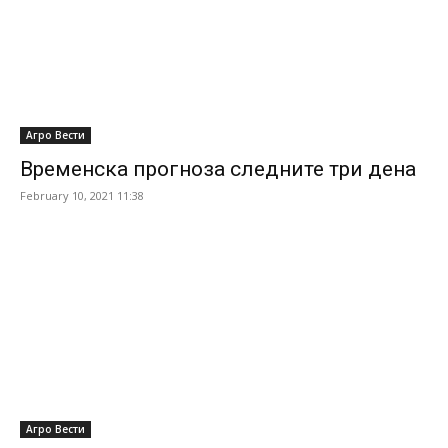
Агро Вести
Временска прогноза следните три дена
February 10, 2021 11:38
Агро Вести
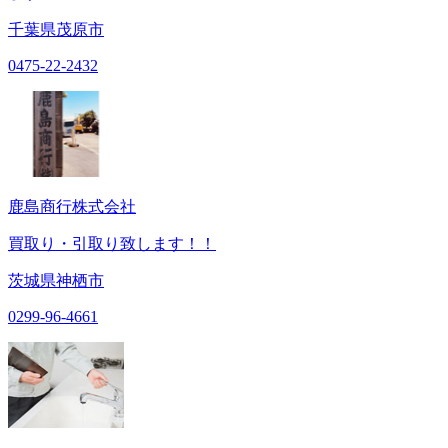
千葉県茂原市
0475-22-2432
鹿島商行株式会社
買取り・引取り致します！！
茨城県神栖市
0299-96-4661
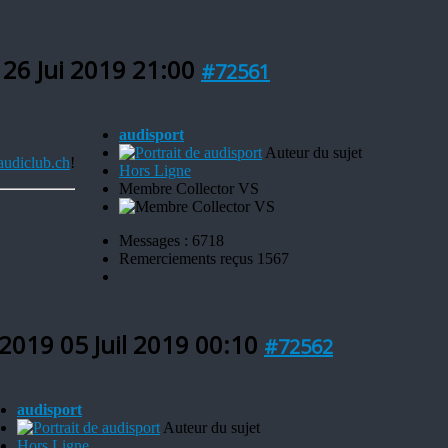
9
26 Jui 2019 21:00
#72561
audisport
Auteur du sujet
udiclub.ch
!
Hors Ligne
Membre Collector VS
Messages : 6718
Remerciements reçus 1567
7 2019
05 Juil 2019 00:10
#72562
audisport
Auteur du sujet
Hors Ligne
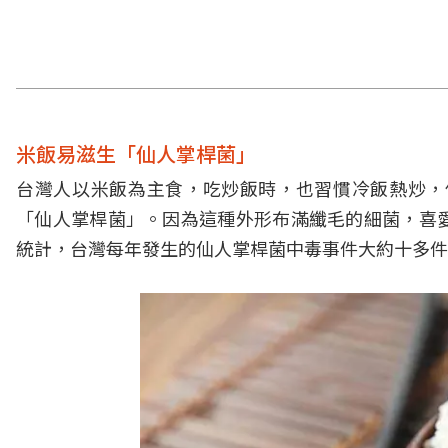
米飯易滋生「仙人掌桿菌」
台灣人以米飯為主食，吃炒飯時，也習慣冷飯熱炒，
「仙人掌桿菌」。因為這種外形布滿纖毛的細菌，喜
統計，台灣每年發生的仙人掌桿菌中毒事件大約十多件，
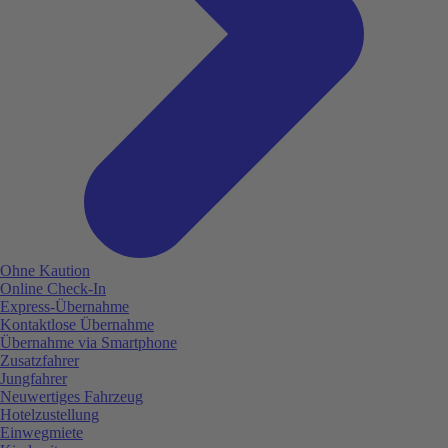
Ohne Kaution
Online Check-In
Express-Übernahme
Kontaktlose Übernahme
Übernahme via Smartphone
Zusatzfahrer
Jungfahrer
Neuwertiges Fahrzeug
Hotelzustellung
Einwegmiete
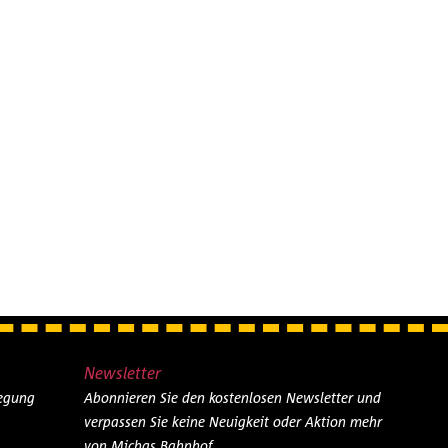
Newsletter
legung
Abonnieren Sie den kostenlosen Newsletter und
verpassen Sie keine Neuigkeit oder Aktion mehr
von Michas Bahnhof.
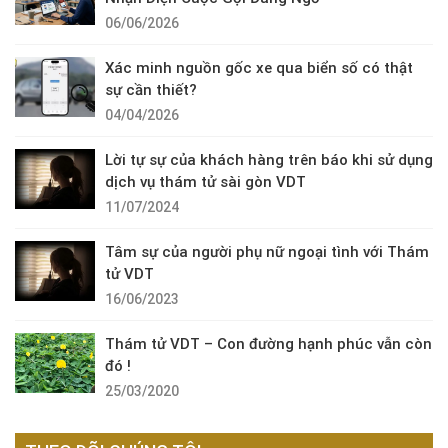
06/06/2026
Xác minh nguồn gốc xe qua biển số có thật
sự cần thiết?
04/04/2026
Lời tự sự của khách hàng trên báo khi sử dụng
dịch vụ thám tử sài gòn VDT
11/07/2024
Tâm sự của người phụ nữ ngoại tình với Thám
tử VDT
16/06/2023
Thám tử VDT – Con đường hạnh phúc vẫn còn
đó !
25/03/2020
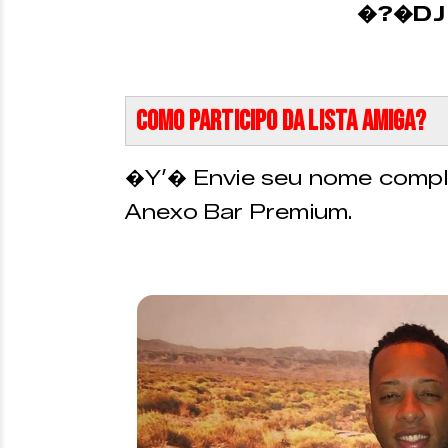
�?�DJ
Como participo da Lista Amiga?
�Y’� Envie seu nome comple
Anexo Bar Premium.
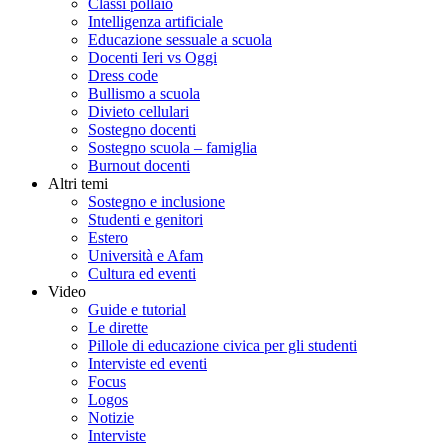
Classi pollaio
Intelligenza artificiale
Educazione sessuale a scuola
Docenti Ieri vs Oggi
Dress code
Bullismo a scuola
Divieto cellulari
Sostegno docenti
Sostegno scuola – famiglia
Burnout docenti
Altri temi
Sostegno e inclusione
Studenti e genitori
Estero
Università e Afam
Cultura ed eventi
Video
Guide e tutorial
Le dirette
Pillole di educazione civica per gli studenti
Interviste ed eventi
Focus
Logos
Notizie
Interviste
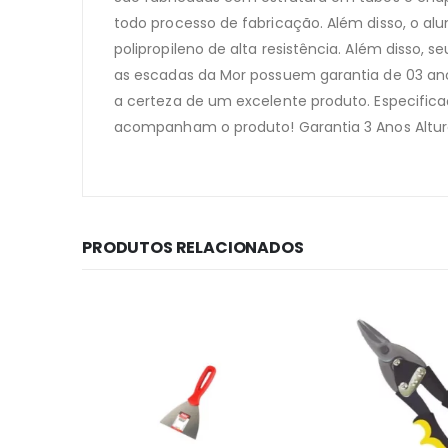
todo processo de fabricação. Além disso, o al
polipropileno de alta resistência. Além disso
as escadas da Mor possuem garantia de 03 anos
a certeza de um excelente produto. Especifi
acompanham o produto! Garantia 3 Anos Altura
PRODUTOS RELACIONADOS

* YOUR OBJECTIVE
Taking the material above, report how many of its lines contain the word "Übernahme". Add nothing else.

* SOLUTION FOR THIS TASK
3